What you need to do | Would you go through the records below and copy each line with the string "board"?

Extracted entries |
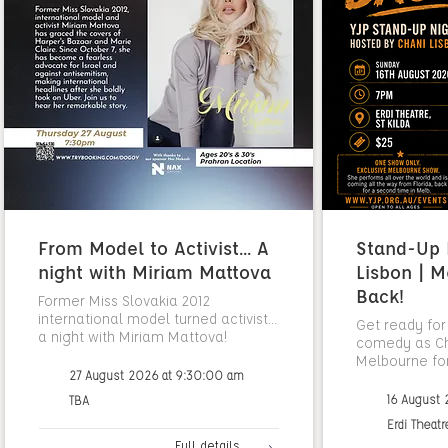
From Model to Activist... A
Stand-Up N
night with Miriam Mattova
Lisbon | M
Back!
Former Miss Slovakia 2012
international model turned activist...
Get ready for
a night with Miriam Mattova!
comedy as Cha
Melbourne fo
27 August 2026 at 9:30:00 am
16 August
TBA
Erdi Theatr
Full details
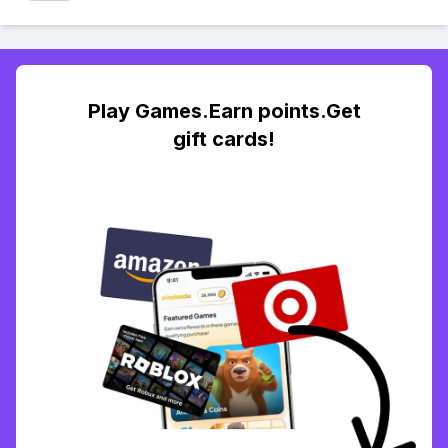
Play Games.Earn points.Get
gift cards!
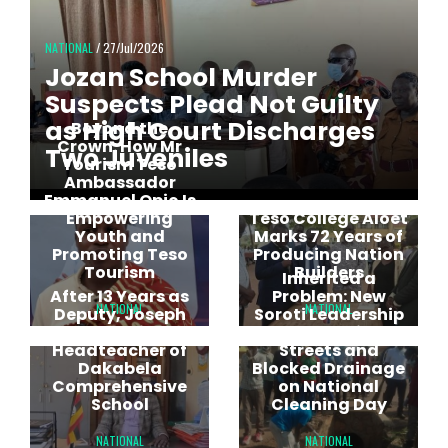
NATIONAL
/ 27/Jul/2026
Jozan School Murder
Suspects Plead Not Guilty
as High Court Discharges
Beyond the
Crown: How Mr
Two Juveniles
Tourism Teso
Ambassador
Emmanuel Opio Is
Empowering
Teso College Aloet
Youth and
Marks 72 Years of
Promoting Teso
Producing Nation
Tourism
Builders
Inherited a
After 13 Years as
Problem: New
NATIONAL
NATIONAL
Deputy, Joseph
Soroti Leadership
Echegem Rises to
Targets Dirty
Headteacher of
Streets and
Dakabela
Blocked Drainage
Comprehensive
on National
School
Cleaning Day
NATIONAL
NATIONAL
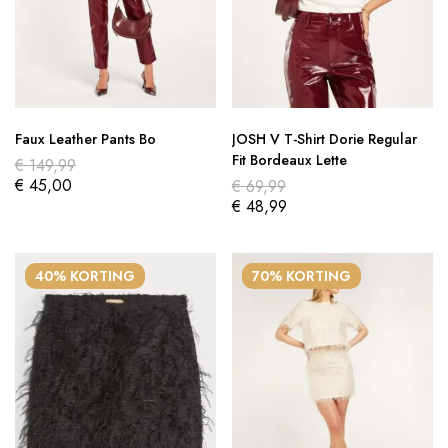
Faux Leather Pants Bo
JOSH V T-Shirt Dorie Regular
Fit Bordeaux Lette
€
149,99
€
45,00
€
69,99
€
48,99
40% KORTING
70% KORTING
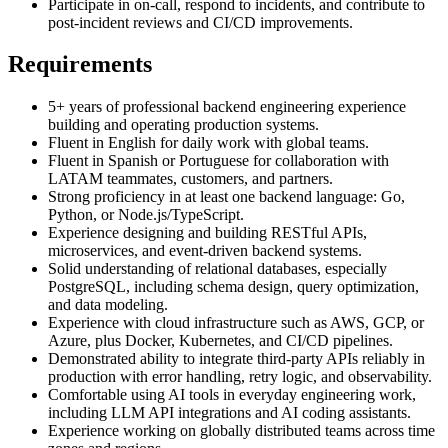
Participate in on-call, respond to incidents, and contribute to
post-incident reviews and CI/CD improvements.
Requirements
5+ years of professional backend engineering experience
building and operating production systems.
Fluent in English for daily work with global teams.
Fluent in Spanish or Portuguese for collaboration with
LATAM teammates, customers, and partners.
Strong proficiency in at least one backend language: Go,
Python, or Node.js/TypeScript.
Experience designing and building RESTful APIs,
microservices, and event-driven backend systems.
Solid understanding of relational databases, especially
PostgreSQL, including schema design, query optimization,
and data modeling.
Experience with cloud infrastructure such as AWS, GCP, or
Azure, plus Docker, Kubernetes, and CI/CD pipelines.
Demonstrated ability to integrate third-party APIs reliably in
production with error handling, retry logic, and observability.
Comfortable using AI tools in everyday engineering work,
including LLM API integrations and AI coding assistants.
Experience working on globally distributed teams across time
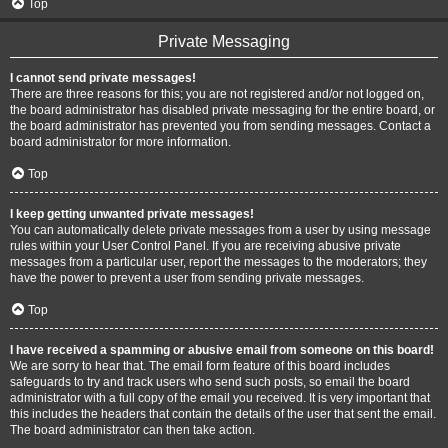
Top
Private Messaging
I cannot send private messages!
There are three reasons for this; you are not registered and/or not logged on,
the board administrator has disabled private messaging for the entire board, or
the board administrator has prevented you from sending messages. Contact a
board administrator for more information.
Top
I keep getting unwanted private messages!
You can automatically delete private messages from a user by using message
rules within your User Control Panel. If you are receiving abusive private
messages from a particular user, report the messages to the moderators; they
have the power to prevent a user from sending private messages.
Top
I have received a spamming or abusive email from someone on this board!
We are sorry to hear that. The email form feature of this board includes
safeguards to try and track users who send such posts, so email the board
administrator with a full copy of the email you received. It is very important that
this includes the headers that contain the details of the user that sent the email.
The board administrator can then take action.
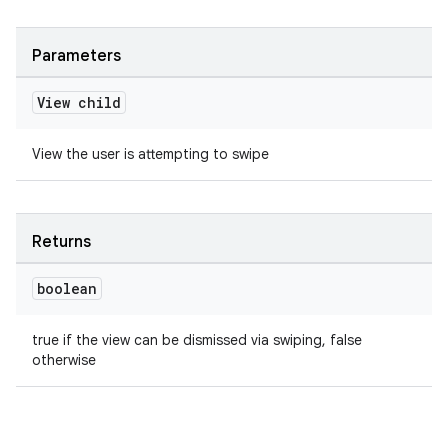
Parameters
View child
View the user is attempting to swipe
Returns
boolean
true if the view can be dismissed via swiping, false
otherwise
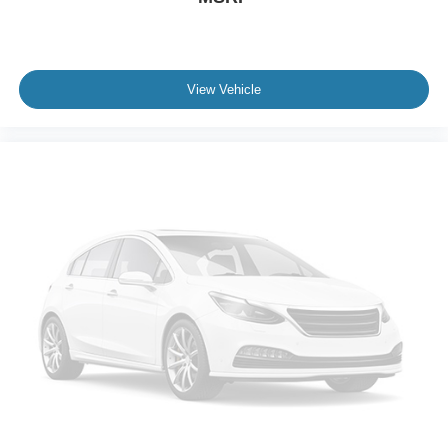
View Vehicle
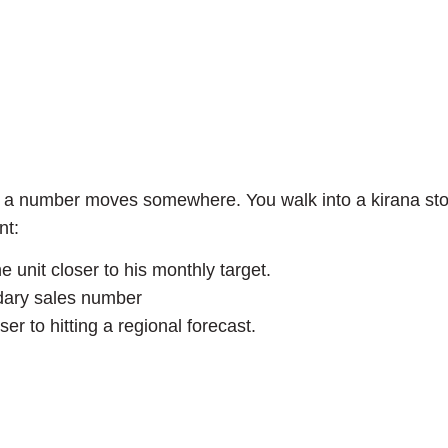
… a number moves somewhere. You walk into a kirana stor
nt:
nit closer to his monthly target.
ndary sales number
 to hitting a regional forecast.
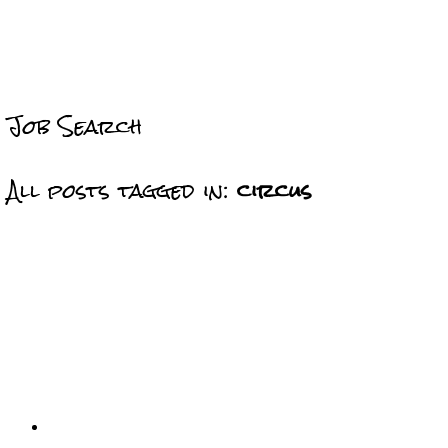
Job Search
All posts tagged in:
circus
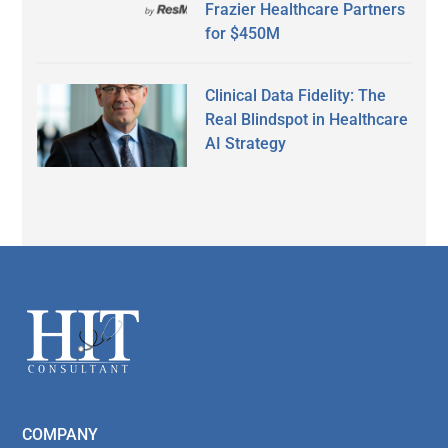
Frazier Healthcare Partners
for $450M
Clinical Data Fidelity: The
Real Blindspot in Healthcare
AI Strategy
Secondary
Sidebar
Footer
COMPANY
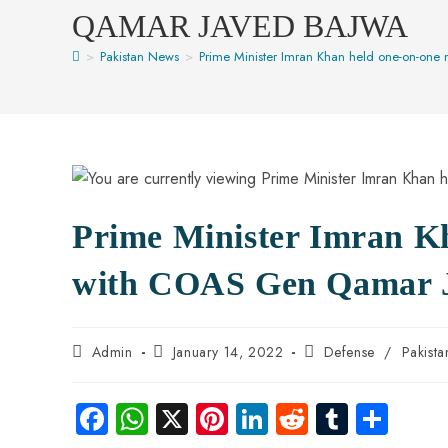
QAMAR JAVED BAJWA
>
Pakistan News
>
Prime Minister Imran Khan held one-on-on
Prime Minister Imran K
with COAS Gen Qamar 
Admin
January 14, 2022
Defense
/
Pakist
Fa
W
X
Pi
Li
R
Tu
S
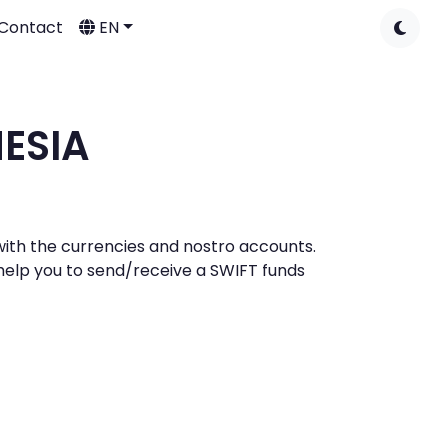
Contact
EN
NESIA
s with the currencies and nostro accounts.
l help you to send/receive a SWIFT funds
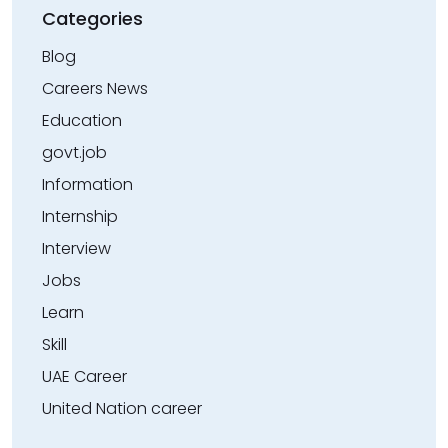
Categories
Blog
Careers News
Education
govt.job
Information
Internship
Interview
Jobs
Learn
Skill
UAE Career
United Nation career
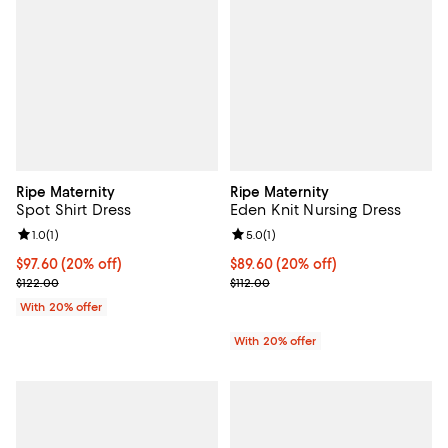
Ripe Maternity
Ripe Maternity
Spot Shirt Dress
Eden Knit Nursing Dress
Review rating: 1.0 out of 5; 1 reviews;
1.0
(
1
)
Review rating: 5.0 out of 5; 1 revi
5.0
(
1
)
Current price $97.60; 20% off; undefined;
$97.60
(20% off)
Current price $89.60; 20% off; u
$89.60
(20% off)
; Previous price $122.00;
; Previous price $112.00;
$122.00
$112.00
With 20% offer
With 20% offer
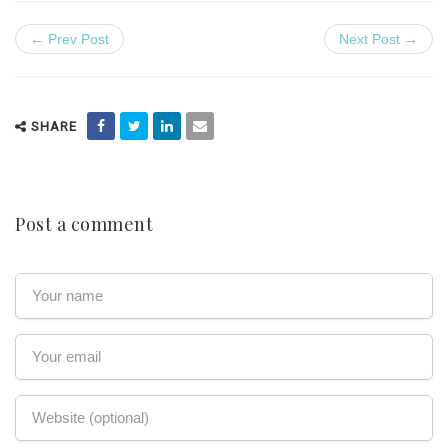
← Prev Post
Next Post →
SHARE
Post a comment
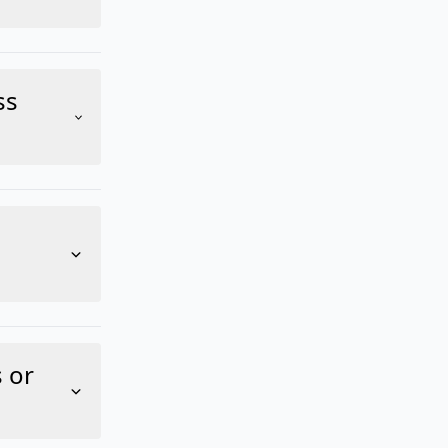
ss
 or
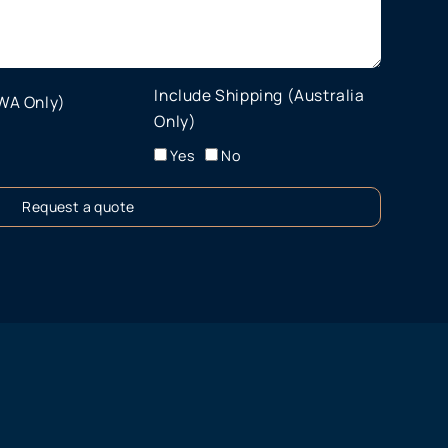
Include Shipping (Australia
 WA Only)
Only)
Yes
No
Request a quote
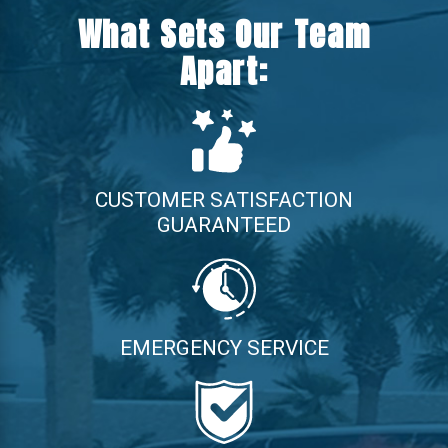
What Sets Our Team
Apart:
CUSTOMER SATISFACTION
GUARANTEED
EMERGENCY SERVICE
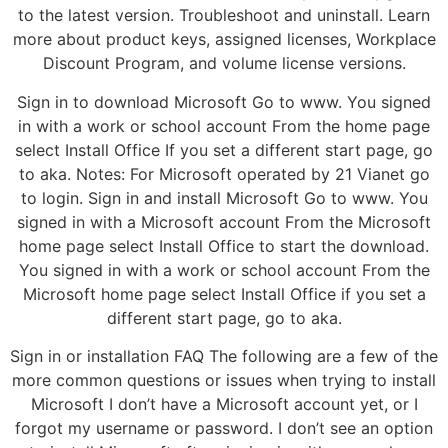
to the latest version. Troubleshoot and uninstall. Learn
more about product keys, assigned licenses, Workplace
Discount Program, and volume license versions.
Sign in to download Microsoft Go to www. You signed
in with a work or school account From the home page
select Install Office If you set a different start page, go
to aka. Notes: For Microsoft operated by 21 Vianet go
to login. Sign in and install Microsoft Go to www. You
signed in with a Microsoft account From the Microsoft
home page select Install Office to start the download.
You signed in with a work or school account From the
Microsoft home page select Install Office if you set a
different start page, go to aka.
Sign in or installation FAQ The following are a few of the
more common questions or issues when trying to install
Microsoft I don’t have a Microsoft account yet, or I
forgot my username or password. I don’t see an option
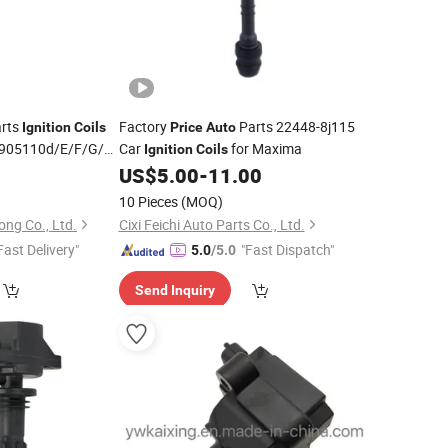
rts
Factory
Parts 22448-8j115
Ignition
Coils
Price
Auto
905110d/E/F/G/H
Car
for Maxima
Ignition
Coils
110j/K
3
US$
5.00
-
11.00
Ignition
Coil
Price
10 Pieces
(MOQ)
ng Co., Ltd.
Cixi Feichi Auto Parts Co., Ltd.
Fast Delivery"
"Fast Dispatch"
5.0
/5.0
Send Inquiry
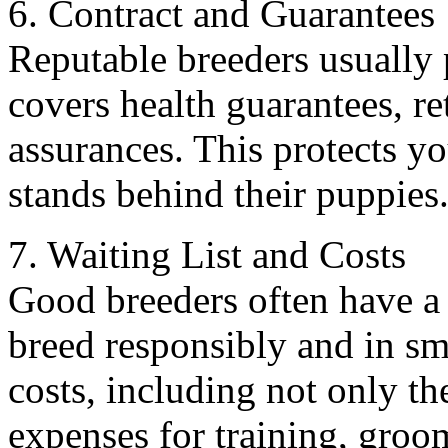
6. Contract and Guarantees
Reputable breeders usually p
covers health guarantees, re
assurances. This protects y
stands behind their puppies
7. Waiting List and Costs
Good breeders often have a w
breed responsibly and in sm
costs, including not only t
expenses for training, groo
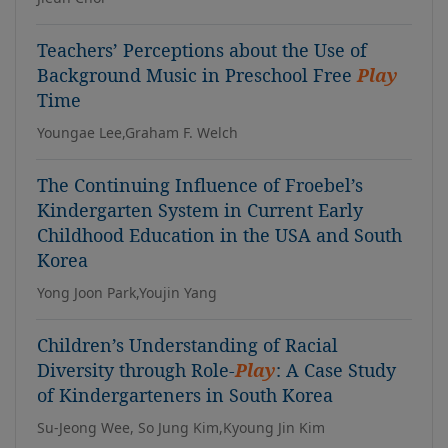
Teachers’ Perceptions about the Use of
Background Music in Preschool Free
Play
Time
Youngae Lee,Graham F. Welch
The Continuing Influence of Froebel’s
Kindergarten System in Current Early
Childhood Education in the USA and South
Korea
Yong Joon Park,Youjin Yang
Children’s Understanding of Racial
Diversity through Role-
Play
: A Case Study
of Kindergarteners in South Korea
Su-Jeong Wee, So Jung Kim,Kyoung Jin Kim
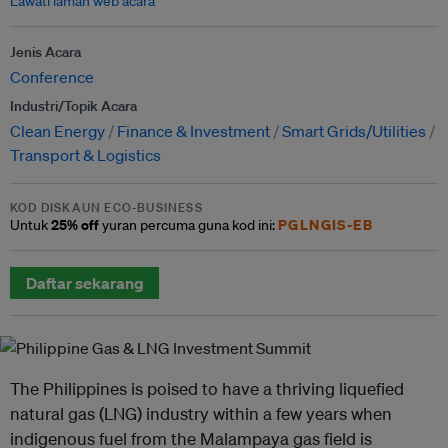
Lawati laman web acara
Jenis Acara
Conference
Industri/Topik Acara
Clean Energy
Finance & Investment
Smart Grids/Utilities
Transport & Logistics
KOD DISKAUN ECO-BUSINESS
25% off
PGLNGIS-EB
Untuk
yuran percuma guna kod ini:
Daftar sekarang
The Philippines is poised to have a thriving liquefied
natural gas (LNG) industry within a few years when
indigenous fuel from the Malampaya gas field is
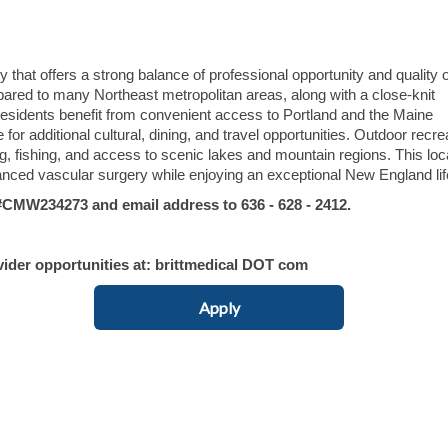
hat offers a strong balance of professional opportunity and quality of
mpared to many Northeast metropolitan areas, along with a close-knit
sidents benefit from convenient access to Portland and the Maine
 for additional cultural, dining, and travel opportunities. Outdoor recre
ng, fishing, and access to scenic lakes and mountain regions. This loc
anced vascular surgery while enjoying an exceptional New England lif
MW234273 and email address to 636 - 628 - 2412.
vider opportunities at: brittmedical DOT com
Apply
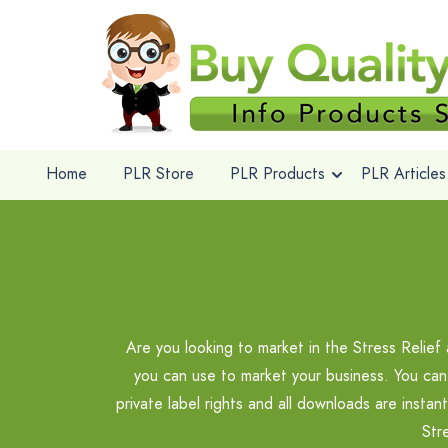
Home
PLR Store
PLR Products
PLR Articles
Are you looking to market in the Stress Relie
you can use to market your business. You can
private label rights and all downloads are insta
Str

Answer area |
the board administrator has disabled private messaging for the entire board, or
the board administrator has prevented you from sending messages. Contact a
board administrator for more information.
I have received a spamming or abusive email from someone on this board!
We are sorry to hear that. The email form feature of this board includes
safeguards to try and track users who send such posts, so email the board
The board administrator can then take action.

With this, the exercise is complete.